RunAnywhere ONNX Backend

ONNX Runtime backend for the RunAnywhere Flutter SDK. Provides on-device Speech-to-Text (STT), Text-to-Speech (TTS), and Voice Activity Detection (VAD) capabilities.

Features

Feature	Description
Speech-to-Text (STT)	Transcribe audio using Whisper models
Text-to-Speech (TTS)	Neural voice synthesis with Piper models
Voice Activity Detection	Real-time speech detection with Silero VAD
Streaming Support	Real-time transcription and synthesis
Privacy-First	All processing happens locally on device
Multi-Language	Support for 100+ languages (Whisper)

Installation

Add both the core SDK and this backend to your pubspec.yaml:

yaml

dependencies:
  runanywhere: ^0.15.11
  runanywhere_onnx: ^0.15.11

Then run:

bash

flutter pub get

Note: This package requires the core runanywhere package. It won't work standalone.

Platform Support

Platform	Minimum Version	Requirements
iOS	14.0+	Microphone permission
Android	API 24+	RECORD_AUDIO permission

Platform Setup

iOS

Update ios/Podfile:

ruby

platform :ios, '14.0'

target 'Runner' do
  use_frameworks! :linkage => :static  # Required!
  flutter_install_all_ios_pods File.dirname(File.realpath(__FILE__))
end

Add to ios/Runner/Info.plist:

xml

<key>NSMicrophoneUsageDescription</key>
<string>Microphone access is needed for speech recognition</string>

Android

Add to android/app/src/main/AndroidManifest.xml:

xml

<uses-permission android:name="android.permission.RECORD_AUDIO" />

Quick Start

1. Initialize & Register

dart

import 'package:runanywhere/runanywhere.dart';
import 'package:runanywhere_onnx/runanywhere_onnx.dart';

void main() async {
  WidgetsFlutterBinding.ensureInitialized();

  // Initialize SDK
  await RunAnywhere.initialize();

  // Register ONNX backend
  await Onnx.register();

  runApp(MyApp());
}

2. Add Models

dart

// STT Model (Whisper)
Onnx.addModel(
  id: 'whisper-tiny-en',
  name: 'Whisper Tiny English',
  url: 'https://github.com/RunanywhereAI/sherpa-onnx/releases/download/runanywhere-models-v1/sherpa-onnx-whisper-tiny.en.tar.gz',
  modality: ModelCategory.speechRecognition,
  memoryRequirement: 75000000,  // ~75MB
);

// TTS Model (Piper)
Onnx.addModel(
  id: 'piper-amy-medium',
  name: 'Piper Amy (English)',
  url: 'https://github.com/RunanywhereAI/sherpa-onnx/releases/download/runanywhere-models-v1/vits-piper-en_US-amy-medium.tar.gz',
  modality: ModelCategory.speechSynthesis,
  memoryRequirement: 50000000,  // ~50MB
);

3. Speech-to-Text

dart

// Download and load STT model
await for (final p in RunAnywhere.downloadModel('whisper-tiny-en')) {
  if (p.state.isCompleted) break;
}
await RunAnywhere.loadSTTModel('whisper-tiny-en');

// Transcribe audio (PCM16 @ 16kHz mono)
final text = await RunAnywhere.transcribe(audioData);
print('Transcription: $text');

// With detailed result
final result = await RunAnywhere.transcribeWithResult(audioData);
print('Text: ${result.text}');
print('Confidence: ${result.confidence}');
print('Language: ${result.language}');

4. Text-to-Speech

dart

// Download and load TTS model
await for (final p in RunAnywhere.downloadModel('piper-amy-medium')) {
  if (p.state.isCompleted) break;
}
await RunAnywhere.loadTTSVoice('piper-amy-medium');

// Synthesize speech
final result = await RunAnywhere.synthesize(
  'Hello!
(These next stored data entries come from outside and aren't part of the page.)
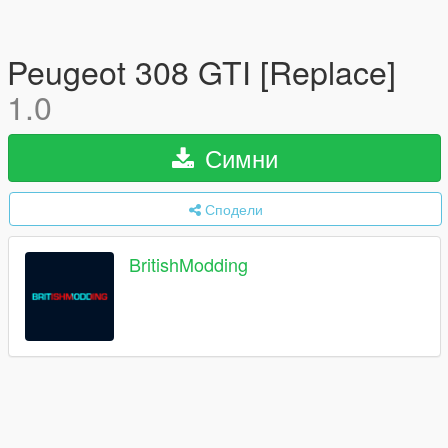
Peugeot 308 GTI [Replace]
1.0
Симни
Сподели
BritishModding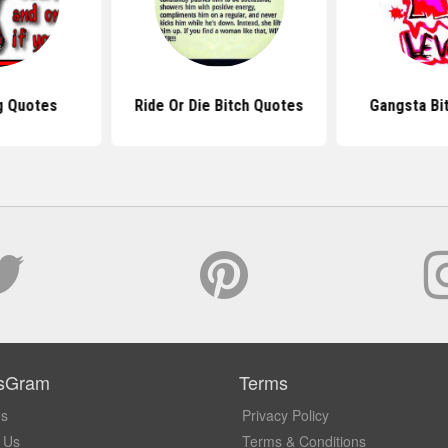
g Quotes
Ride Or Die Bitch Quotes
Gangsta Bi
sGram
Terms
Us
Privacy Policy
 Us
Terms & Conditions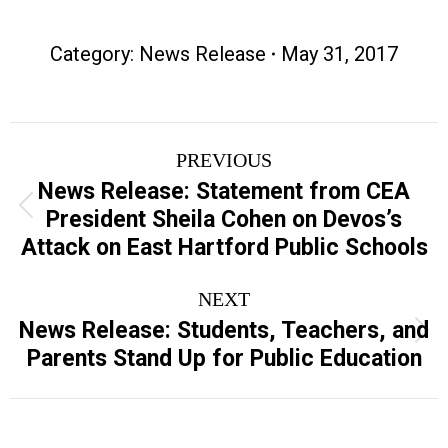
Category:
News Release
May 31, 2017
Post
PREVIOUS
navigation
News Release: Statement from CEA
Previous
President Sheila Cohen on Devos’s
post:
Attack on East Hartford Public Schools
NEXT
News Release: Students, Teachers, and
Next
Parents Stand Up for Public Education
post: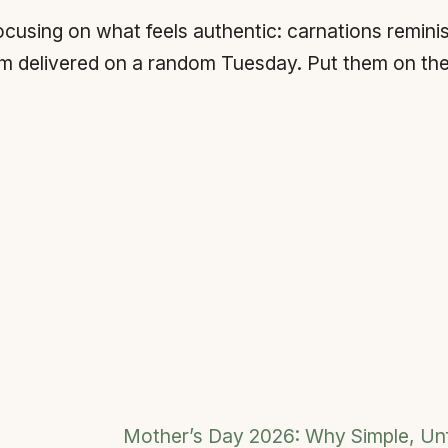
sing on what feels authentic: carnations reminisc
m delivered on a random Tuesday. Put them on the 
Mother’s Day 2026: Why Simple, U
Welcome to RunAnywhere.',
  rate: 1.0,   // Speech rate
  pitch: 1.0,  // Speech pitch
);

print('Duration: ${result.durationSeconds}s');
print('Sample rate: ${result.sampleRate} Hz');
print('Samples: ${result.samples.length}');

// Play with audioplayers package
// await audioPlayer.play(BytesSource(wavBytes));

API Reference

Onnx Class

`register()`

dart

static Future<void> register({int priority = 100})

Parameters:

priority – Backend priority (higher = preferred). Default: 100.

`addModel()`

Add an ONNX model to the registry.

dart

static void addModel({
  required String id,
  required String name,
  required String url,
  required ModelCategory modality,
  int memoryRequirement = 0,
})

Parameters:

id – Unique model identifier
name – Human-readable model name
url – Download URL (supports .tar.gz, .tar.bz2, .zip)
modality – Model category (speechRecognition, speechSynthesis)
memoryRequirement – Estimated memory usage in bytes

Supported Models

Speech-to-Text (Whisper)

Model	Size	Memory	Languages	Speed
whisper-tiny.en	~40MB	~75MB	English only	Fastest
whisper-tiny	~75MB	~150MB	Multilingual	Fast
whisper-base.en	~75MB	~150MB	English only	Fast
whisper-base	~150MB	~300MB	Multilingual	Medium
whisper-small.en	~250MB	~500MB	English only	Slower

Recommendation: Use whisper-tiny.en for English-only apps. Use whisper-tiny for multilingual support.

Text-to-Speech (Piper)

Voice	Language	Size	Quality
amy-medium	English (US)	~50MB	Medium
amy-low	English (US)	~25MB	Lower
lessac-medium	English (US)	~50MB	Medium
Various	30+ languages	Varies	Medium

Recommendation: Use amy-medium for good quality English TTS.

Voice Agent Integration

For full voice assistant functionality, combine STT + LLM + TTS:

dart

import 'package:runanywhere/runanywhere.dart';
import 'package:runanywhere_onnx/runanywhere_onnx.dart';
import 'package:runanywhere_llamacpp/runanywhere_llamacpp.dart';

// Initialize all backends
await RunAnywhere.initialize();
await Onnx.register();
await LlamaCpp.register();

// Load all models
await RunAnywhere.loadSTTModel('whisper-tiny-en');
await RunAnywhere.loadModel('smollm2-360m');
await RunAnywhere.loadTTSVoice('piper-amy-medium');

// Check voice agent readiness
print('Voice agent ready: ${RunAnywhere.isVoiceAgentReady}');

// Start voice session
if (RunAnywhere.isVoiceAgentReady) {
  final session = await RunAnywhere.startVoiceSession();

  session.events.listen((event) {
    if (event is VoiceSessionTranscribed) {
      print('User: ${event.text}');
    } else if (event is VoiceSessionResponded) {
      print('AI: ${event.text}');
    }
  });
}

Audio Format Requirements

STT Input

Property	Requirement
Format	PCM16 (signed 16-bit)
Sample Rate	16000 Hz
Channels	Mono (1 channel)
Encoding	Little-endian

TTS Output

Property	Value
Format	Float32 PCM
Sample Rate	22050 Hz (Piper default)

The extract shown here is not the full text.